See salt harvest - France
Rolf Süssbrich -own work
One of the most used method of preserving food in the past, before freezers and fridges was salting. Salt was a very popular item that everybody need it in quite large quantities.

Sea salt was obtained by flooding specially set constructed fields near a sea. The water evaporates and at the bottom was salt (with grit and other impurities) This salt was cheap to obtain and cheap to sell and could be produced at large scales.

More pure salt was obtained from natural springs that run through salt deposits in the ground. A series of pipes were set to capture the water of such springs. Then the water was boiled in huge kettles till evaporation leaving a better salt behind. The third way to get salt was by digging it in the salt mines.

Salt was used to preserve meats and fish, cheese and  butter.

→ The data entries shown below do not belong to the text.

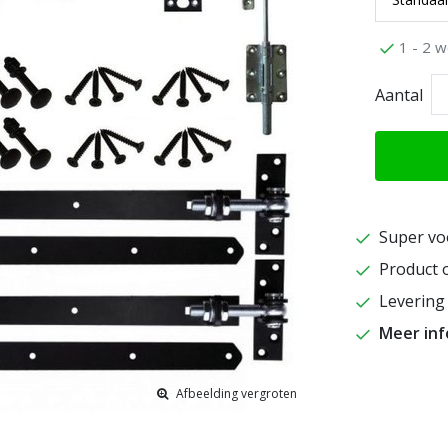
1 - 2 w
Aantal
Super vo
Product o
Levering 
Meer in
Afbeelding vergroten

Fruits were dehydrated on large wooden surfaces, often placed outside, under direct sun but also indoor, in a room with opened windows to allow air to circulate. They dried grapes, apricots, apples, dates, figs, pears, peaches and many other fruits. Some fruits were coated with sugar and dried again.  Some vegetables, like beans, peas and lentils were harvested already dried, others, specially the root vegetables and potatoes were stored in a cool dry place and sometime buried in sand in a sheltered place. They also dried all the herbs used in cooking (or healing practices).

For preserving the meat texture they also used brine (a mixture of salt and water). The meat or fish was sunken in brine and let there until consumption. The same kind of mixture was used to preserve cheese. Also, many vegetables were pickled the same way.

A brine mixture with wine or vinegar plus spices and seeds was most often used for pickling.
Wine was also used in combination with sugar and turned into syrup for preserving fruits.

The oil preservation method was wildly used for packing olives. Animal fat was used to preserve cooked meats. Fried or roasted meat was immersed in liquid animal fat and preserved until ready for a meal. Sometime, instead of fat, they used gelatin obtained by boiling hooves and feet from animals.  

People mainly preserved food for later consumption. Winter was especially hard since no vegetable could grow. The fruits and vegetable were picked and dried at the end of the season. The roots were collected at maturity and sored in dark, cool and dry places. Meats were preserved mainly at the end of fall, when most cattle were slaughter. Pigs were sacrificed even later, when the people exhausted the fodder.

People also preserved food for preventing it to spoil during transportation. As roads developed, more and more goods were trade between different parts of a country or between continents. Spices and exotic fruits were coming to Europe and later coffee and tea.